|Polly Lee and Rachel Leslie, Photograph: Carol Rosegg|
Photographs: Carol Rosegg
Ana: When you first read the play (and while working on it's development) what was your main interest/ attraction?
TAMILLA: The section of the play called the RIOT was from the beginning a very curious and attractive element of the dramatic structure. I took a lot of clues about how the play works from how the play structure gets destroyed in the Riot. I love that destruction. I like it when the rules are subverted.
Ana: And what were you most afraid of?
TAMILLA: I was afraid about my choice to have such a paired down, sparse environment and style. I am attracted to sparten approaches in general. Sylvans language is lush, rich, The situation is very dramatic. I wanted to make a counter balance to that so we as an audience could really hear, really see, really feel instead of just being told. A great distance exists between these characters. That's something our audience can also feel. That great gulf. That loneliness. That distance between human beings. Ironically, the most emotionally impactful section of the production is the Riot. Because we don't try to act the riot. Or rather, we try and then we give up and then just commit to being. I was afraid that I was not giving enough room to the chaos, too. Chaos can require THINGS and we don't have much stuff-- just bodies and voices in space. Just two chairs in the midst of a wide white canvas. Every single gesture made in front of that canvas gets picked up and amplified. Beautiful things and very messy things. I'm afraid of the messy things.

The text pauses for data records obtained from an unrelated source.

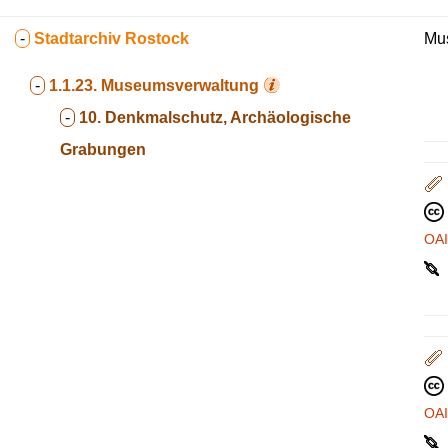
-
Stadtarchiv Rostock
Mus
-
1.1.23.
Museumsverwaltung
-
10. Denkmalschutz, Archäologische
Grabungen
OA
OA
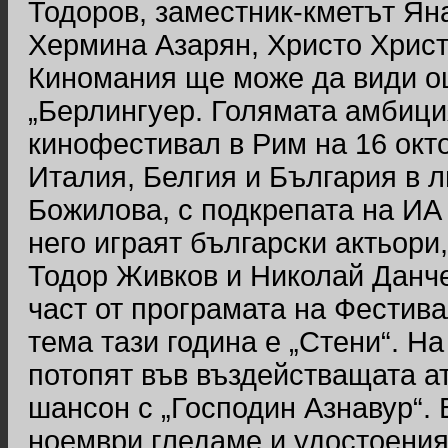
Тодоров, заместник-кметът Ян
Хермина Азарян, Христо Христ
Киномания ще може да види ощ
„Берлингуер. Голямата амбици
кинофестивал в Рим на 16 окт
Италия, Белгия и България в л
Божилова, с подкрепата на ИА
него играят български актьори
Тодор Живков и Николай Данче
част от програмата на Фестива
тема тази година е „Стени“. На
потопят във въздействащата 
шансон с „Господин Азнавур“. В
ноември гледаме и удостоения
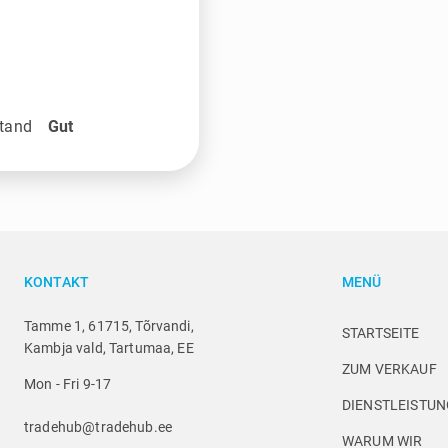
tand
Gut
KONTAKT
MENÜ
Tamme 1, 61715, Tõrvandi,
STARTSEITE
Kambja vald, Tartumaa, EE
ZUM VERKAUF
Mon - Fri 9-17
DIENSTLEISTU
tradehub@tradehub.ee
WARUM WIR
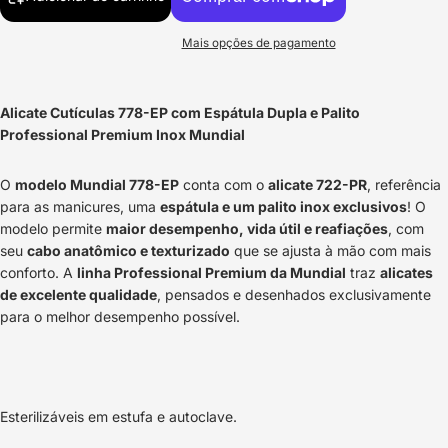
Mais opções de pagamento
Alicate Cutículas 778-EP com Espátula Dupla e Palito
Professional Premium Inox Mundial
O
modelo Mundial 778-EP
conta com o
alicate 722-PR
, referência
para as manicures, uma
espátula e um palito inox exclusivos
! O
modelo permite
maior desempenho, vida útil e reafiações
, com
seu
cabo anatômico e texturizado
que se ajusta à mão com mais
conforto. A
linha Professional Premium da Mundial
traz
alicates
de excelente qualidade
, pensados e desenhados exclusivamente
para o melhor desempenho possível.
Esterilizáveis em estufa e autoclave.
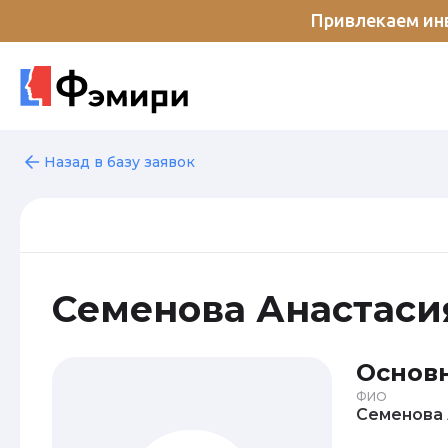
Привлекаем инв
Назад в базу заявок
Семенова Анастаси
Основ
ФИО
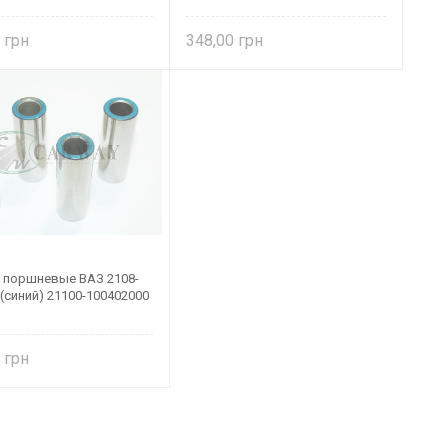
0
348,00
 поршневые ВАЗ 2108-
 (синий) 21100-100402000
0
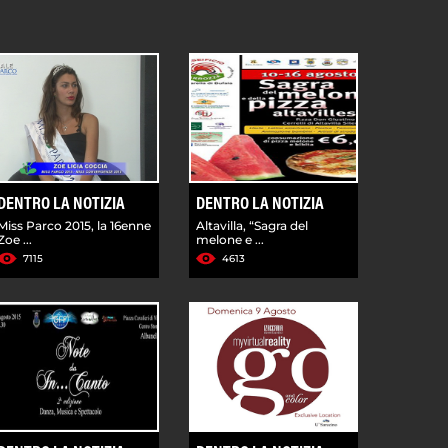
DENTRO LA NOTIZIA
DENTRO LA NOTIZIA
Miss Parco 2015, la 16enne
Altavilla, “Sagra del
Zoe ...
melone e ...
7115
4613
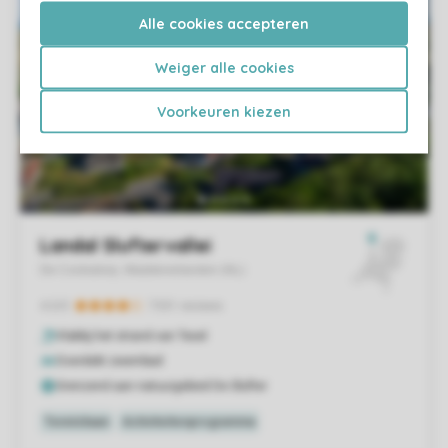
Alle cookies accepteren
Weiger alle cookies
Voorkeuren kiezen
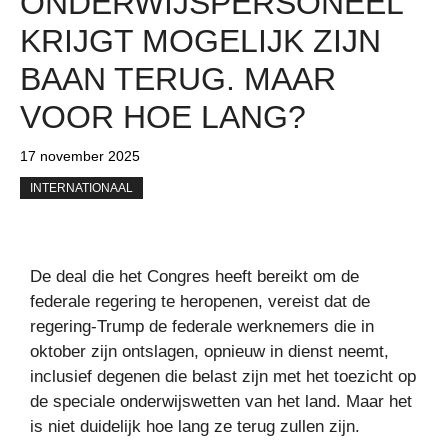
ONDERWIJSPERSONEEL
KRIJGT MOGELIJK ZIJN
BAAN TERUG. MAAR
VOOR HOE LANG?
17 november 2025
INTERNATIONAAL
De deal die het Congres heeft bereikt om de
federale regering te heropenen, vereist dat de
regering-Trump de federale werknemers die in
oktober zijn ontslagen, opnieuw in dienst neemt,
inclusief degenen die belast zijn met het toezicht op
de speciale onderwijswetten van het land. Maar het
is niet duidelijk hoe lang ze terug zullen zijn.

|Hubert Point-Du Jour and Michael Milligen, Photograph: Carol Rosegg|
Photographs: Carol Rosegg
Ana: Can you tell me a bit about the role that – the absence of objects/ presence of sounds - have in the show?
TAMILLA: I wanted to give the audience more to do. I want them to lean into the play, lean forward, add their own imagination. Acknowledge that this is not real life, nor are we trying to convince anyone of that. Perspective is very important as a theme. Who gets to tell a story, who owns the narrative? This way the audience has participated in the story making to by filling in more blanks than they normally have to do.
Ana: What is the connection between 1964 and 2011?
TAMILLA: Ohh. We are now in a very combustable time. Riots breaking out everywhere-- protests. The old order is being challenged in the same way that it was being challenged during the Civil Rights Movement. Like IVY says at the end of the play-- We are in History Now. And this is History making itself around the world.